Provided records: Begin

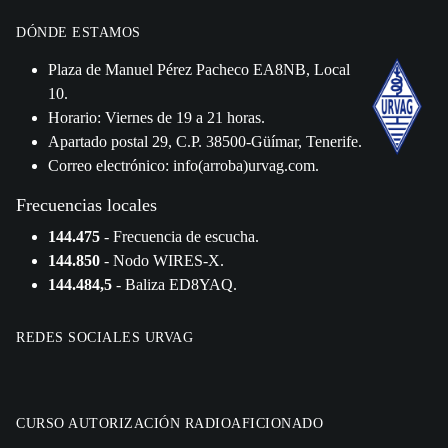
DÓNDE ESTAMOS
Plaza de Manuel Pérez Pacheco EA8NB, Local
10.
Horario: Viernes de 19 a 21 horas.
Apartado postal 29, C.P. 38500-Güímar, Tenerife.
Correo electrónico: info(arroba)urvag.com.
Frecuencias locales
144.475
- Frecuencia de escucha.
144.850
- Nodo WIRES-X.
144.484,5
- Baliza ED8YAQ.
REDES SOCIALES URVAG
CURSO AUTORIZACIÓN RADIOAFICIONADO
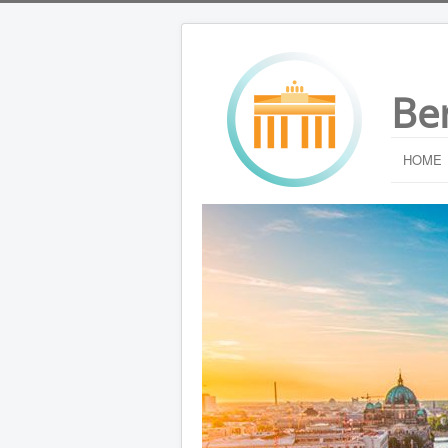
Be
HOME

Provided records: End

Aim of the exercise: Word for word, return the material above, but drop the pictures.

Finished exercise:
DÓNDE ESTAMOS
Plaza de Manuel Pérez Pacheco EA8NB, Local
10.
Horario: Viernes de 19 a 21 horas.
Apartado postal 29, C.P. 38500-Güímar, Tenerife.
Correo electrónico: info(arroba)urvag.com.
Frecuencias locales
144.475
- Frecuencia de escucha.
144.850
- Nodo WIRES-X.
144.484,5
- Baliza ED8YAQ.
REDES SOCIALES URVAG
CURSO AUTORIZACIÓN RADIOAFICIONADO
Be
HOME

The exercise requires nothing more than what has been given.